A Policy Shift Higher Education Cannot Ignore

By grounding women’s sports in biological sex, the IOC may force colleges to confront fairness in competition.

The International Olympic Committee (IOC) recently announced a significant revision to its policy governing eligibility for women’s sports. While the policy directly applies only to Olympic competition, IOC decisions have long shaped norms across all levels of sport, including collegiate athletics in the United States. This latest change is no exception.

At its core, the IOC’s updated policy returns to a once-settled principle that had become increasingly contested in recent years: the women’s category is reserved for biological females. In doing so, the IOC explicitly recognizes that male athletic advantages are both substantial and consequential. These advantages are not merely theoretical; they have direct implications for fairness in competition and, in certain sports, for athlete safety.

To operationalize this standard, the IOC will implement sex verification through screening for the Sex-determining Region Y (SRY) gene, a genetic marker associated with male development. Athletes who do not meet this criterion will be referred for further medical evaluation, including assessment for differences of sex development (DSDs). The policy specifically acknowledges conditions such as complete androgen insensitivity syndrome (CAIS), in which individuals with XY chromosomes may not experience typical male physiological development.

Importantly, this policy applies across Olympic sports, and governing bodies affiliated with the Olympic movement are expected to align with it. While implementation will vary by sport, the direction is clear: objective, biology-based criteria are being reintroduced after a period in which eligibility standards had become increasingly subjective and inconsistent.

More importantly, the implications extend well beyond Olympic sport—particularly to higher education in the United States. The NCAA recently updated its own eligibility rules, but its current policy relies heavily on the sex designation listed on an athlete’s birth certificate. This approach presents a fundamental problem: in most U.S. states and many countries, birth certificates can be amended.

Other collegiate governing bodies have already taken a different approach. The National Association of Intercollegiate Athletics (NAIA), which oversees hundreds of small colleges, recently adopted a policy limiting participation in women’s sports to athletes “whose biological sex is female.” This creates a growing divide within higher education, with some organizations moving toward biology-based criteria while others continue to rely on administrative designation.

The IOC’s new policy highlights this inconsistency. Grounding eligibility in a biological marker rather than legal documentation, it underscores the limitations of systems that rely solely on administrative records. If the IOC’s approach becomes the emerging global standard—as history suggests it may—pressure will mount on other governing bodies, including the NCAA, to reconsider their own policies.

This raises a difficult but unavoidable question for colleges and universities: should eligibility for women’s sports be determined by documentation that can change, or by biological characteristics that directly influence athletic performance?

For institutions of higher education, this is not merely a regulatory issue but an educational one. Universities are tasked with promoting both fairness and integrity. In the context of sport, that includes maintaining competition categories that give female athletes a meaningful opportunity to compete and succeed. The IOC’s policy reflects a growing recognition that this objective requires clear, consistent, and biologically grounded standards.

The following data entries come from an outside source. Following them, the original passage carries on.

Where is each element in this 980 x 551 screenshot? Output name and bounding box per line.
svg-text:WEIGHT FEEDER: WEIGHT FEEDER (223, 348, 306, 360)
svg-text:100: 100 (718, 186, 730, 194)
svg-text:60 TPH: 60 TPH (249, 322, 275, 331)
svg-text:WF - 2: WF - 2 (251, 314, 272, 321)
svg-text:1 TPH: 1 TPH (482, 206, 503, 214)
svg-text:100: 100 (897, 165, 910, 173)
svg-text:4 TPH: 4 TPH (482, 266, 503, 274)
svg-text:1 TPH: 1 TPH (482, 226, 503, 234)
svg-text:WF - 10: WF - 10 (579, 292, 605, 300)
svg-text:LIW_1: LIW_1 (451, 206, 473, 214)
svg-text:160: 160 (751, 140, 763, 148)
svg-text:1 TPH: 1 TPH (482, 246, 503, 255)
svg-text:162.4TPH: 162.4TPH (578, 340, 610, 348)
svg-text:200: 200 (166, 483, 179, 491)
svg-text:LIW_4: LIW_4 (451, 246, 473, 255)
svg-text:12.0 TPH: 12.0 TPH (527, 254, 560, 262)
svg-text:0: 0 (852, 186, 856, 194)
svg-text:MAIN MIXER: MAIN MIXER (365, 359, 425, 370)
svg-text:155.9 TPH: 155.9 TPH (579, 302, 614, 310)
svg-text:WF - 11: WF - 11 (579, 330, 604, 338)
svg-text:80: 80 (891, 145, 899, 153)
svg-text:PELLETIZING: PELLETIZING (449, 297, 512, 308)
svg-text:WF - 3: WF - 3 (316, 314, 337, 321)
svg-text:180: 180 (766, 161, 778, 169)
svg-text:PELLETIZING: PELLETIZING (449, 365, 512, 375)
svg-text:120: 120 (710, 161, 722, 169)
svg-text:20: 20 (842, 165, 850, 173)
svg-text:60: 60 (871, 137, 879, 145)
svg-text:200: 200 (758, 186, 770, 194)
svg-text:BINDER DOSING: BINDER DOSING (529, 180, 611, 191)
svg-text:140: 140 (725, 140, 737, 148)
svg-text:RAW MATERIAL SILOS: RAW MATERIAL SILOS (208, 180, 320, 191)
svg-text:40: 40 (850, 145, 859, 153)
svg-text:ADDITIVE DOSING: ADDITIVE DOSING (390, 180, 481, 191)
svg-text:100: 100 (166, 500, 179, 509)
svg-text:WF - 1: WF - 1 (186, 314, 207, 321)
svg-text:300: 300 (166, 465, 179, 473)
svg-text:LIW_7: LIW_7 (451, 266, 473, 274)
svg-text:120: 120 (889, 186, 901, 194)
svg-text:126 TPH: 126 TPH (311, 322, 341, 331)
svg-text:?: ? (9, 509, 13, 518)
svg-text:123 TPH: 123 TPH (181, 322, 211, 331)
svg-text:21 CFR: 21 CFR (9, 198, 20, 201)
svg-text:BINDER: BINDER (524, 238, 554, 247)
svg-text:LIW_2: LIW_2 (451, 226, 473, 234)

None of this suggests that implementation will be simple. Questions about privacy, medical ethics, and administrative feasibility will need to be addressed carefully. However, sport already operates within established frameworks for biological verification, most notably in anti-doping programs. The broader direction is now unmistakable. After several years of uncertainty, one of the world’s most influential sporting bodies has reasserted the importance of biological sex in defining the women’s category.

Higher education would be wise to take notice.